Your task
Return all lines of the data in which the string "header" occurs.

Recorded data
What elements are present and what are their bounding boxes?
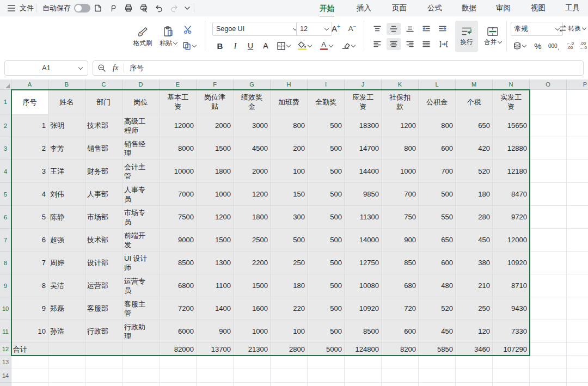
- cell-F4[interactable]: 1800: [197, 160, 234, 183]
- cell-L1[interactable]: 公积金: [419, 90, 456, 114]
- cell-I14[interactable]: [308, 369, 345, 383]
- cell-K8[interactable]: 850: [382, 252, 419, 274]
- cell-H15[interactable]: [271, 383, 308, 386]
- cell-A14[interactable]: [11, 369, 48, 383]
- cell-B10[interactable]: 郑磊: [48, 297, 85, 320]
- strikethrough-button[interactable]: A: [259, 39, 272, 52]
- cell-P3[interactable]: [567, 137, 588, 160]
- row-header-6[interactable]: 6: [0, 206, 11, 229]
- cell-G8[interactable]: 2200: [234, 252, 271, 274]
- cell-B12[interactable]: [48, 343, 85, 356]
- cell-E13[interactable]: [160, 356, 197, 369]
- cell-I8[interactable]: 500: [308, 252, 345, 274]
- cell-A6[interactable]: 5: [11, 206, 48, 229]
- cell-J3[interactable]: 14700: [345, 137, 382, 160]
- cell-I12[interactable]: 5000: [308, 343, 345, 356]
- cell-D7[interactable]: 前端开 发: [122, 229, 160, 252]
- tab-6[interactable]: 视图: [531, 0, 546, 16]
- cell-I15[interactable]: [308, 383, 345, 386]
- align-right-button[interactable]: [403, 38, 417, 50]
- cell-D6[interactable]: 市场专 员: [122, 206, 160, 229]
- cell-J9[interactable]: 10080: [345, 274, 382, 297]
- print-preview-button[interactable]: [137, 2, 150, 15]
- row-header-13[interactable]: 13: [0, 356, 11, 369]
- cell-D10[interactable]: 客服主 管: [122, 297, 160, 320]
- cell-C11[interactable]: 行政部: [85, 320, 122, 343]
- copy-button[interactable]: [180, 39, 198, 52]
- cell-F10[interactable]: 1400: [197, 297, 234, 320]
- cell-G12[interactable]: 21300: [234, 343, 271, 356]
- column-header-G[interactable]: G: [234, 79, 271, 90]
- cell-C5[interactable]: 人事部: [85, 183, 122, 206]
- cell-I9[interactable]: 500: [308, 274, 345, 297]
- cell-L7[interactable]: 650: [419, 229, 456, 252]
- main-menu-button[interactable]: 文件: [8, 0, 34, 16]
- fill-color-button[interactable]: [295, 39, 314, 52]
- cell-P9[interactable]: [567, 274, 588, 297]
- cell-E12[interactable]: 82000: [160, 343, 197, 356]
- cell-P1[interactable]: [567, 90, 588, 114]
- row-header-9[interactable]: 9: [0, 274, 11, 297]
- cell-D5[interactable]: 人事专 员: [122, 183, 160, 206]
- row-header-3[interactable]: 3: [0, 137, 11, 160]
- cell-B7[interactable]: 超强: [48, 229, 85, 252]
- cell-A5[interactable]: 4: [11, 183, 48, 206]
- cell-L3[interactable]: 600: [419, 137, 456, 160]
- tab-2[interactable]: 页面: [392, 0, 407, 16]
- cell-K3[interactable]: 800: [382, 137, 419, 160]
- align-middle-button[interactable]: [387, 23, 401, 35]
- cell-F5[interactable]: 1000: [197, 183, 234, 206]
- cell-D11[interactable]: 行政助 理: [122, 320, 160, 343]
- bold-button[interactable]: B: [213, 39, 226, 52]
- cell-F8[interactable]: 1300: [197, 252, 234, 274]
- cell-K10[interactable]: 720: [382, 297, 419, 320]
- cell-A11[interactable]: 10: [11, 320, 48, 343]
- cell-G11[interactable]: 1000: [234, 320, 271, 343]
- justify-button[interactable]: [419, 38, 433, 50]
- cell-K15[interactable]: [382, 383, 419, 386]
- cell-K5[interactable]: 700: [382, 183, 419, 206]
- cell-K14[interactable]: [382, 369, 419, 383]
- cell-D4[interactable]: 会计主 管: [122, 160, 160, 183]
- number-format-select[interactable]: 常规: [511, 22, 563, 36]
- cell-C12[interactable]: [85, 343, 122, 356]
- cell-A4[interactable]: 3: [11, 160, 48, 183]
- text-direction-button[interactable]: [436, 38, 452, 50]
- cell-L14[interactable]: [419, 369, 456, 383]
- cell-J10[interactable]: 10920: [345, 297, 382, 320]
- cell-E7[interactable]: 9000: [160, 229, 197, 252]
- column-header-F[interactable]: F: [197, 79, 234, 90]
- cell-P2[interactable]: [567, 114, 588, 137]
- row-header-8[interactable]: 8: [0, 252, 11, 274]
- cell-D15[interactable]: [122, 383, 160, 386]
- cell-L11[interactable]: 450: [419, 320, 456, 343]
- cell-L6[interactable]: 550: [419, 206, 456, 229]
- borders-button[interactable]: [274, 39, 293, 52]
- cell-N3[interactable]: 12880: [493, 137, 530, 160]
- percent-button[interactable]: %: [531, 39, 544, 52]
- cell-M12[interactable]: 3460: [456, 343, 493, 356]
- column-header-D[interactable]: D: [122, 79, 160, 90]
- cell-M1[interactable]: 个税: [456, 90, 493, 114]
- cell-I4[interactable]: 500: [308, 160, 345, 183]
- cell-P6[interactable]: [567, 206, 588, 229]
- cell-H5[interactable]: 150: [271, 183, 308, 206]
- cell-E3[interactable]: 8000: [160, 137, 197, 160]
- cell-M4[interactable]: 520: [456, 160, 493, 183]
- cell-M6[interactable]: 280: [456, 206, 493, 229]
- cell-I1[interactable]: 全勤奖: [308, 90, 345, 114]
- cell-O5[interactable]: [530, 183, 567, 206]
- cell-M7[interactable]: 450: [456, 229, 493, 252]
- cell-G15[interactable]: [234, 383, 271, 386]
- cell-K6[interactable]: 750: [382, 206, 419, 229]
- cell-G10[interactable]: 1600: [234, 297, 271, 320]
- cell-B5[interactable]: 刘伟: [48, 183, 85, 206]
- cell-H14[interactable]: [271, 369, 308, 383]
- cell-C8[interactable]: 设计部: [85, 252, 122, 274]
- thousands-separator-button[interactable]: 000 ,: [546, 39, 562, 52]
- cell-N11[interactable]: 7330: [493, 320, 530, 343]
- currency-button[interactable]: [511, 39, 528, 52]
- export-button[interactable]: [107, 2, 120, 15]
- cell-K11[interactable]: 600: [382, 320, 419, 343]
- cell-O8[interactable]: [530, 252, 567, 274]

Solution to this task
- row-header-6[interactable]: 6: [0, 206, 11, 229]
- row-header-13[interactable]: 13: [0, 356, 11, 369]
- column-header-G[interactable]: G: [234, 79, 271, 90]
- row-header-9[interactable]: 9: [0, 274, 11, 297]
- row-header-3[interactable]: 3: [0, 137, 11, 160]
- column-header-F[interactable]: F: [197, 79, 234, 90]
- row-header-8[interactable]: 8: [0, 252, 11, 274]
- column-header-D[interactable]: D: [122, 79, 160, 90]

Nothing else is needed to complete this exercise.